The Sad Defense of Divorce and Schism (A part of the series, Wesley and the Way Forward)

IMG_4576It is interesting to me that divorce figures so prominently in our debate on the way forward.  In our Annual Conference, for example, one pastor wrote a beautiful reflection on how his own divorce led to a change of heart. This sparked a defense of divorce by others, arguing that we have permission to be gracious to the divorced and remarried, but there is no biblical justification to extend this same permission for same-sex unions, for one example.

It is true that our statement on divorce in the Book of Discipline is redemptive and gracious. In my mind, this makes it very relevant to our current debate. In this statement, divorce is described as a “regrettable alternative in the midst of brokenness.”  Implied is the need to address the “brokenness” before we embrace the “alternative.”  If we do not engage the “regrettable,” in “grief over the devastating consequences,” we are likely to become indifferent to both divorce and remarriage. We will come to see it as an “acceptable” alternative. We will minimize the devastation and block out the pain. I have seen this happen among us. Even pastoral leaders can be divorced and remarried multiple times and it is a non-issue among us – at least in public discussions.

I wonder if our indifference to divorce and remarriage plays a role in the permission some feel to call for divorce or schism in the church.  It is even argued that we might be able to love one another better if we would go our separate ways. Perhaps this alternative, and our impatience with difference perspectives among us, will glorify God. That seems to be the claim.

In this call for divorce or schism, we also hear a lot of blaming. It is so tempting to project the cause of brokenness onto others. I love the way Wesley so eloquently described the extent of our brokenness in his sermon, “The Mystery of Iniquity.”  Building upon the Apostle Paul he says, “No one is righteous, not one.” And in this same sermon he says that the “grand objection of the infidels against Christianity” is how Christians themselves live and claim their own righteousness.  Not acknowledging our own brokenness contributes so much to the brokenness in the world.   For Wesley, in this sermon, our first calling is to watch and pray.  It is not to defend God and try to fix others on our terms.  It is God alone who transforms, and we all need to be more focused on our own need for transformation than we do on others.  In this sermon, Wesley gives this beautiful vision of a God who “will arise and maintain his own cause and the whole creation shall then be delivered from both moral and natural corruption. Sin shall be no more.  Holiness and happiness will cover creation, and the whole race of humankind shall know, love, and serve God, and reign with God forever and ever!” This is what is in store for us! What if we all did more confessing of our own brokenness, rather than trying to fix others, and together put our trust in God to bring this vision to fruition for all – even in ways beyond our human understanding?  That would lead to much healing.

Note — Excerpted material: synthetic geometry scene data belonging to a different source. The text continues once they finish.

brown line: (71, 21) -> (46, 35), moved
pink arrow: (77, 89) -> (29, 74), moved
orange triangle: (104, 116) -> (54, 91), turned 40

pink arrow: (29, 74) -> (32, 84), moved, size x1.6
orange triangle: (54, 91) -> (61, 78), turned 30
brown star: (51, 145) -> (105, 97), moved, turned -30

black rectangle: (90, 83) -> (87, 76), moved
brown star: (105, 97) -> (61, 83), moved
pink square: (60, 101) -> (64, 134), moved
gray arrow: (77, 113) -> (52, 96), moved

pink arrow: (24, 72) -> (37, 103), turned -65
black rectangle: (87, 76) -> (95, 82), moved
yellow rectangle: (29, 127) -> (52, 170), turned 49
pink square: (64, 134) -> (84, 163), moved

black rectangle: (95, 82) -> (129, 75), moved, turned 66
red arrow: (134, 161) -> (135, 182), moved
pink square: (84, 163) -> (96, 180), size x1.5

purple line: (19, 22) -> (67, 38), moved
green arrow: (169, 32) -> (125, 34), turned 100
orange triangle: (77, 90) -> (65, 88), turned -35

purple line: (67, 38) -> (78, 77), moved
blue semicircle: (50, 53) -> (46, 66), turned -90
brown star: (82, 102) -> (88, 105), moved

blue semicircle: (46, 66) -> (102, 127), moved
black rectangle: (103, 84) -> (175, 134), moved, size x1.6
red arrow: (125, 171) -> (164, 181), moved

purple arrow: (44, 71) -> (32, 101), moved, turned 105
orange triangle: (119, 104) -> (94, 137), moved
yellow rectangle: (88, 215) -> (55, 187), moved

From a biblical and wesleyan perspective, marriage itself is an acknowledgment of brokenness.  It is a part of our collective brokenness. In heaven, when all brokenness is healed, marriage will not be needed.  Marriage, as we have seen in the series, is an institution meant to bring healing.  Its primary purpose, beyond reproduction, is to help us grow in the virtues of holiness – humility, patience, kindness, and love. What if we found a way to honor all who want to make commitments, practice faithfulness, and bear the fruit if this holiness? What if we all were so focused on our own need of healing that we really didn’t have much time to point our finger at others. What if, instead, we worked at finding ways to honor one another?

In a culture of divorce and division, schism and polarization, why would we accommodate to this culture?  Are we not called to give witness to a higher vision? Is it not worth seeking the “mediation” called for in the BOD’s statement on divorce and to pour our energy into how we might stay united in love? I wonder.

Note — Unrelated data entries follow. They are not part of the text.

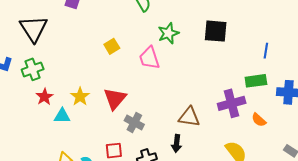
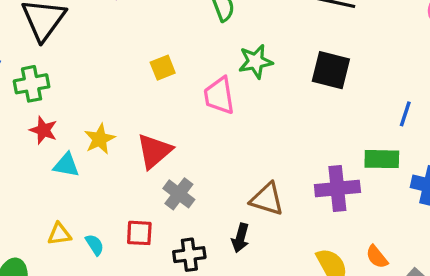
red star: (45, 97) -> (43, 130), turned -30
orange semicircle: (259, 120) -> (377, 257), moved

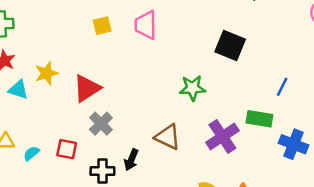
green star: (256, 61) -> (192, 88), moved
pink trapezoid: (219, 96) -> (146, 25), moved
purple cross: (337, 189) -> (222, 136), turned -36
black arrow: (240, 238) -> (131, 160), moved
cyan semicircle: (95, 245) -> (31, 153), turned -105

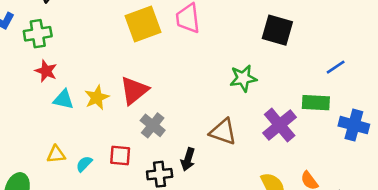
yellow square: (102, 26) -> (143, 24), size x1.8
yellow star: (46, 73) -> (97, 97), moved
blue line: (282, 87) -> (336, 67), turned 36

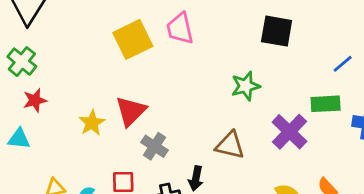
green cross: (38, 34) -> (22, 62), turned -36
red star: (46, 71) -> (35, 100), turned -30
cyan triangle: (63, 99) -> (19, 139), moved

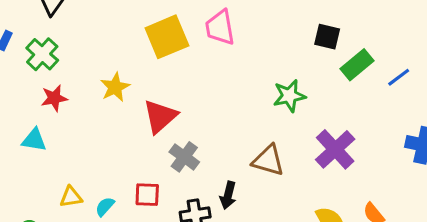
black square: (277, 31) -> (327, 37), size x0.7
green rectangle: (326, 104) -> (357, 65), moved, turned -40
yellow star: (92, 123) -> (115, 87), moved

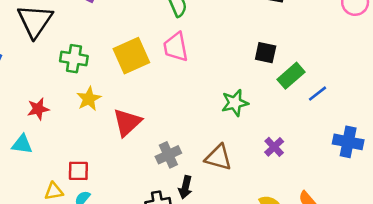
green cross: (42, 54) -> (74, 59), moved, turned -32
blue line: (399, 77) -> (317, 94), moved
purple cross: (335, 149) -> (274, 147), size x0.6
gray cross: (184, 157) -> (168, 155), moved, turned 30
red square: (147, 195) -> (78, 171), moved

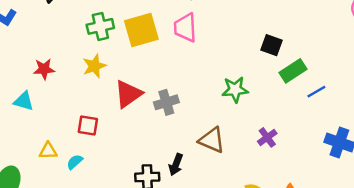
green cross: (74, 59) -> (100, 26), moved, turned -30
gray cross: (168, 155) -> (166, 102), moved
red square: (78, 171) -> (88, 126), moved

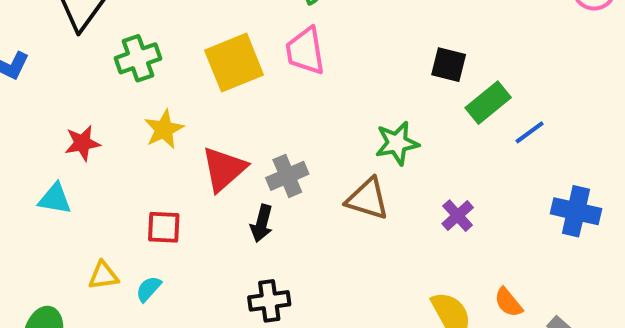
green cross: (100, 26) -> (138, 58), moved
brown triangle: (212, 140) -> (367, 199), moved
black arrow: (176, 165) -> (262, 223), moved

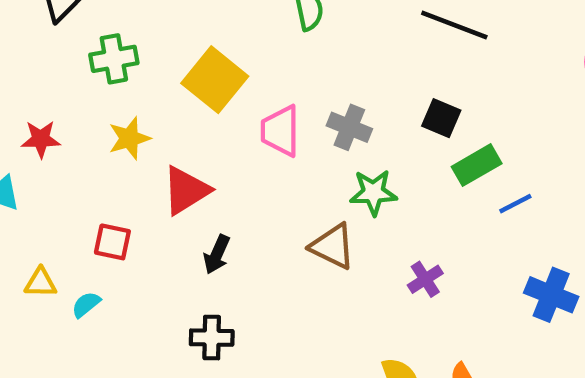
pink trapezoid: (305, 51) -> (280, 131), moved
yellow square: (234, 63) -> (215, 80), turned -38
gray cross: (287, 176) -> (349, 127), moved, turned 36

“On Schism” A Devotional Paraphrase of Wesley’s Sermon

IMG_4576As promised in the previous post, here is a devotional paraphrase of John Wesley’s sermon, “On Schism.”  This version is long for a blog post, but, believe me, much shorter than Wesley’s original work.  The key verse is I Corinthians 12:25, “That there might be no dissension in the body.” 

Schism.  At one time, this was a much used and scary word.  While it is not at the forefront of most of our minds today, its underlying meaning still sparks anxiety within us. Schism is the “churchy” word for divorce on a community scale.  Thinking of schism only as a “separation from” does not do justice to the term. More to the heart of the matter, schism is a separation “within” the church.  There is no way it can happen without someone being hurt. This deeper understanding is made clear in the three passages of scripture where this word is used.

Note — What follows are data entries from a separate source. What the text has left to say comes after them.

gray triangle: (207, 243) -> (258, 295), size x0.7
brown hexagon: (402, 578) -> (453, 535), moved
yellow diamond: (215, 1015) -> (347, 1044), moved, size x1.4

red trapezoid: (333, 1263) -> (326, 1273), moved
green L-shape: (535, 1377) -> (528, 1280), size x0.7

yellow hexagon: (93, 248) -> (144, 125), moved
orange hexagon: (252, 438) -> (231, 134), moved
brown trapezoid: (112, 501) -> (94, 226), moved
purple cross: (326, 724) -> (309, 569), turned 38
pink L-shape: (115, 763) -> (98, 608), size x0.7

In the first chapter of first Corinthians, Paul pleads with his sisters and brothers to not be divided (schismata) but to be united under a common purpose.  Rather than working together under the banner of a common mission, it seems that the Corinthian Church had instead become divided by preferences and personal agendas.  Rather than following Christ they had formed alliances around personalities, with some saying “I belong to Paul” and with others giving their allegiance to Apollos or Cephas.  The separation in this instance was not from the Church but took place within the Church.  In this environment, says Paul, Christ is divided and his witness is damaged.

The second place where this word is used is in the eleventh chapter of the same letter.  Again there is division within the body, this time over the nature of the Lord’s Supper.  It seems that they were dividing into little parties, eating on their own, and creating a situation where some were left out and hungry.  They had created an environment that fostered resentment and turf protecting rather than an environment that promoted forgiveness and reconciliation.   That is not appropriate for the Lord’s Supper. When we eat and drink without discerning what it means to be a part of the body of Christ we eat and drink judgment upon ourselves, says Paul.

In this same chapter, Paul uses the word “heresy” to make his point, translated in verse nineteen as “fractions.”  This word has been distorted for many centuries.  By common definition, a heresy is an erroneous opinions or a wrong belief.  Naming heresies has been the pretense for many terrible acts, including the destruction of cities and the shedding seas of innocent blood.   But note the horrific irony.  While some have killed others in order to wipe out heresy or wrong views, Paul makes it clear that heresies or factions should never lead to schism or war. He says that there must be “factions” among us, various views within the body. Factions or heresies serve a positive purpose.  It is amid various perspectives within the community of faith that we learn how to live in love and how to break bread together.  This unity might be imaged as a beautiful piece of art with multiple colors coming together.  Schisms happen when the goal is uniformity, with the desire that everyone look the same.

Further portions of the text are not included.